I know you from the moment you were born. I’ve read every email you’ve ever written. I’ve listened to every phone call. I remember every failed date. I can show you graphs of your sugar level and blood pressure for every date and sexual encounter in your life. I also know your potential mates, just as I know you. And based on all this information, and based on databases of millions of successful and unsuccessful relationships, I can recommend… with probability of 86% you go with [person] A instead of [person] B. I know you so well that I know you are disappointed, but you actually prefer B. You make this mistake because you give too much importance to physical appearance. Beauty is important, but you give it too much weight. Beauty counts for 9% of success of relationship, but your old fashioned biochemical algorithms, because of things that happened in African Savanna, give this beauty 27%, which is far too high. So even though you think B, go for A.

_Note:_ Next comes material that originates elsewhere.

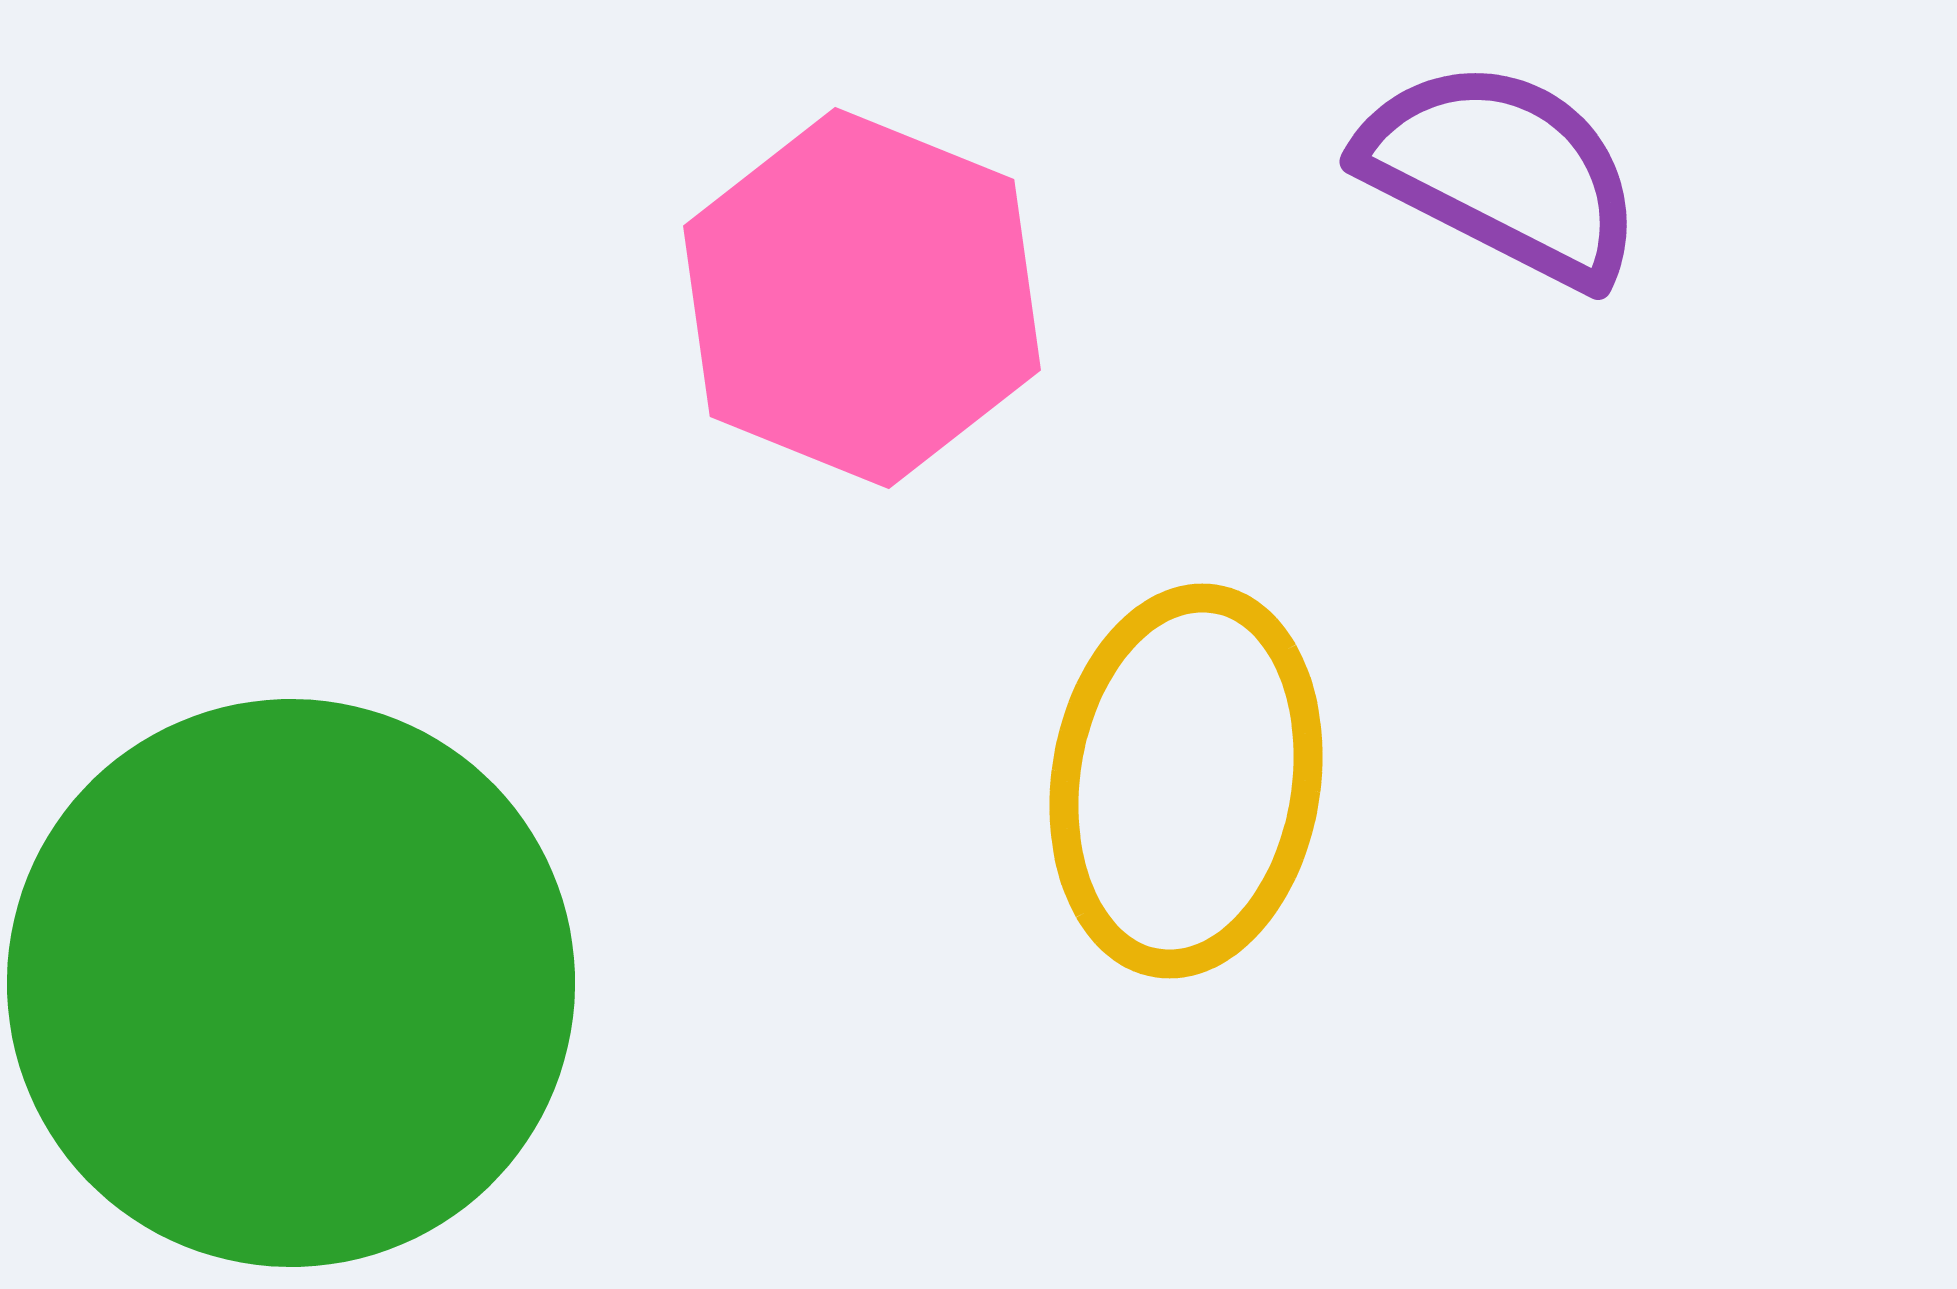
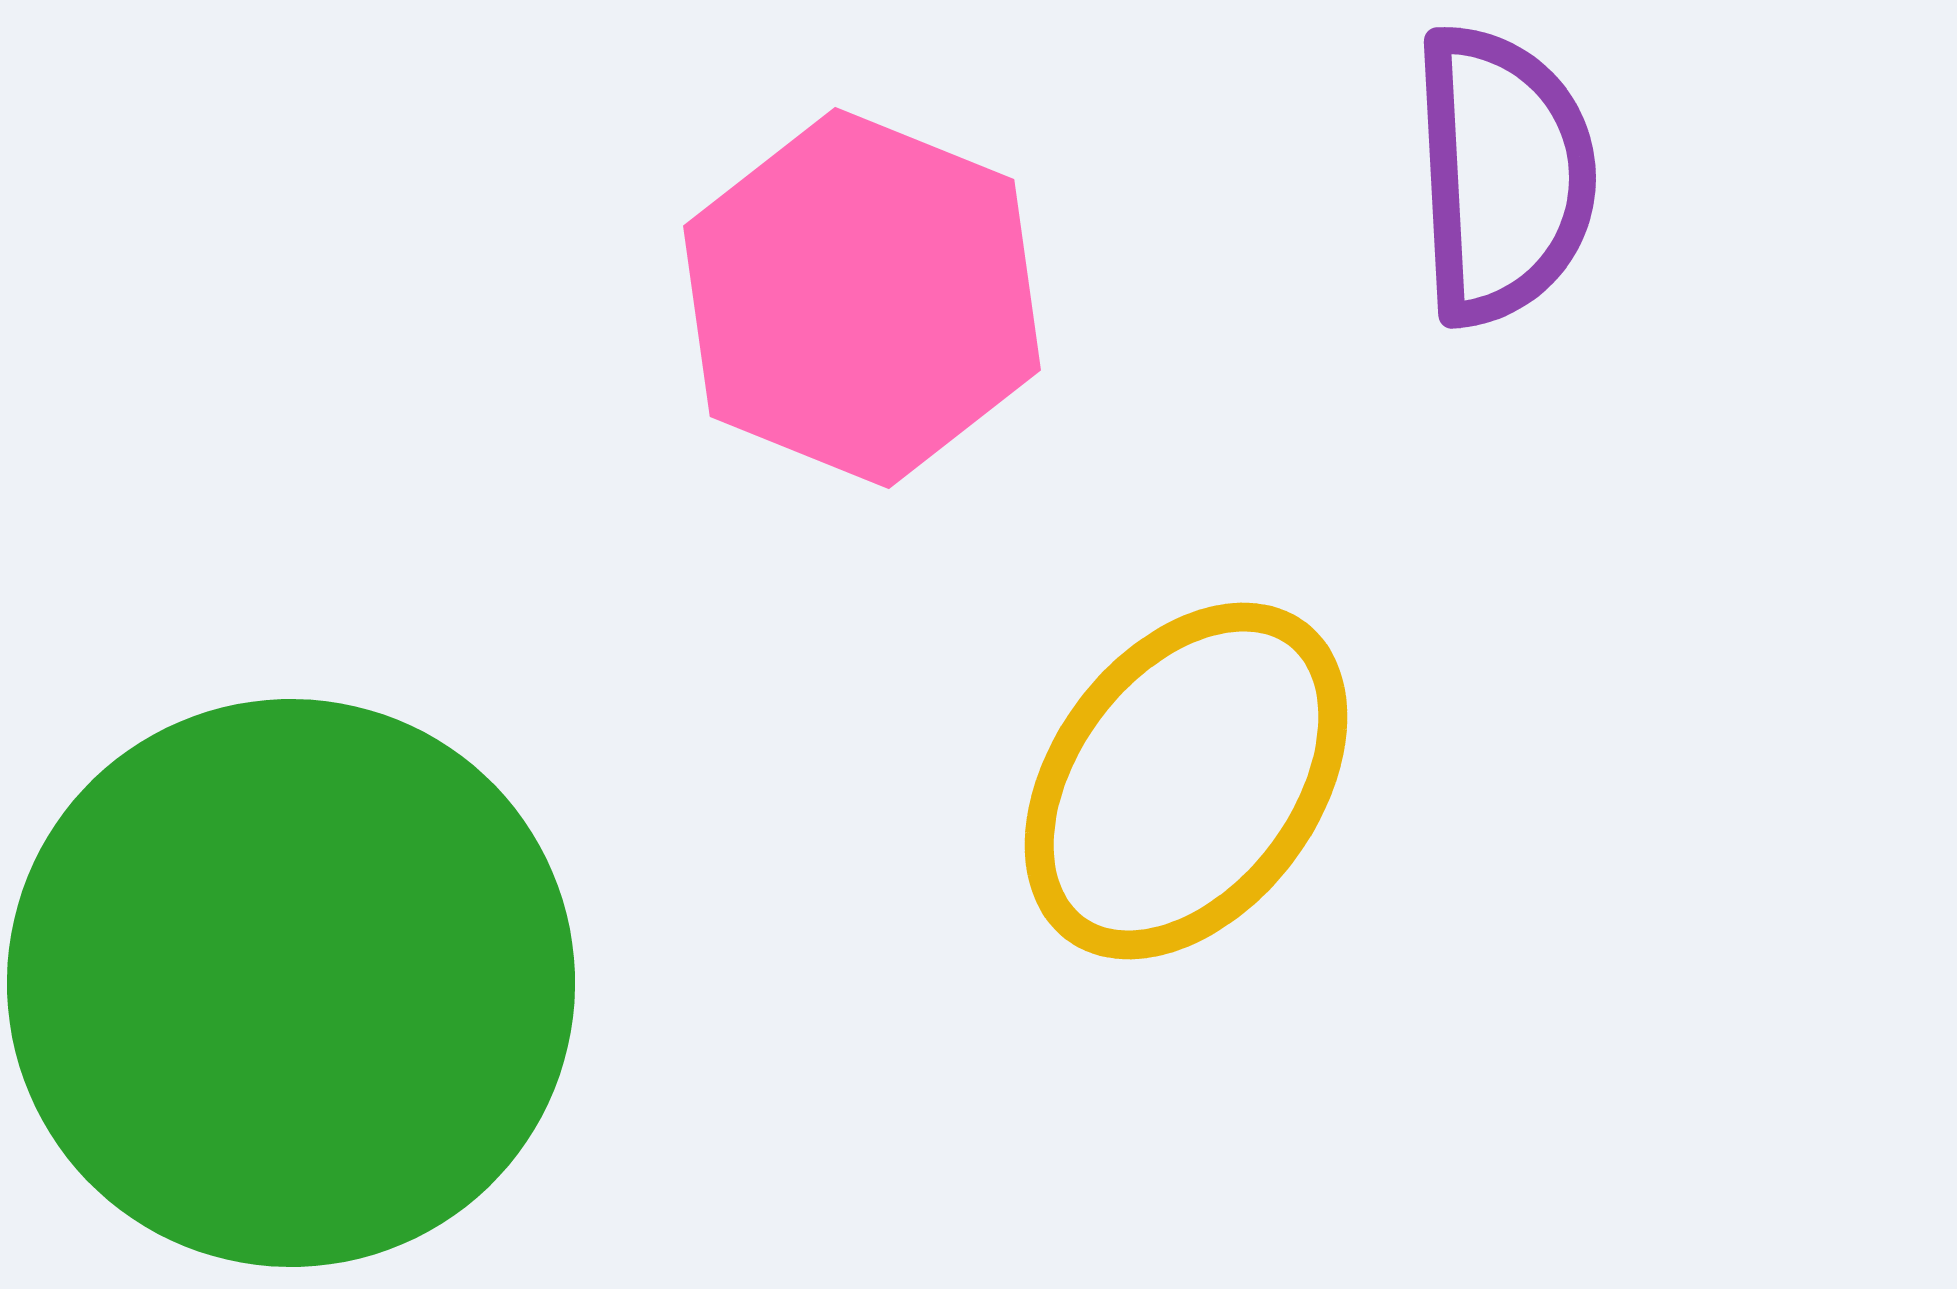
purple semicircle: moved 1 px right, 3 px down; rotated 60 degrees clockwise
yellow ellipse: rotated 28 degrees clockwise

Another example might be Amazon’s book recommendations. Through the kindle, perhaps they will capture how quickly we read each book, our facial expressions, emotional reactions, etc., and use this data to become the authority on which books to read.

One might question whether the life sciences are correct about this. But it does not matter, because a religion or ideology does not need to be correct in order for it to spread (as evidenced by the creation story in the Bible, for example). Perhaps the new data algorithms will not be correct, but that will not prevent them from taking over the world.

One of the audience members asks Harari whether he thinks this is good or bad. Harari says in his book A Brief History of Humanity, you can read between the lines, and also wisely says, “If you start with a certain agenda, then very quickly you become blind to much of reality. one thing almost certain about reality is that it’s complex.”

The talk was interesting enough that I am curious to read his book or perhaps take his Coursera course on the same subject.

Fall 2016 Update: Harari’s piece in the New Yorker on the “Trump Moment” is worth a read. Harari argues that the “Trump Moment” signals liberalism’s end, and predicts “ideology that currently takes shape in Silicon Valley” will eventually reign.


[1] Harari uses ideology and religion interchangeably. He states that sometimes religion is defined as belief in god(s), but that this is too narrow a definition. God plays a small role in religions like Buddhism and Confucianism. Harari defines religion/ideology based on the function it plays in society. A religion gives legitimacy to human laws and norms by hanging on to some superhuman law or power. There are two kinds of superhuman authorities: gods and natural laws.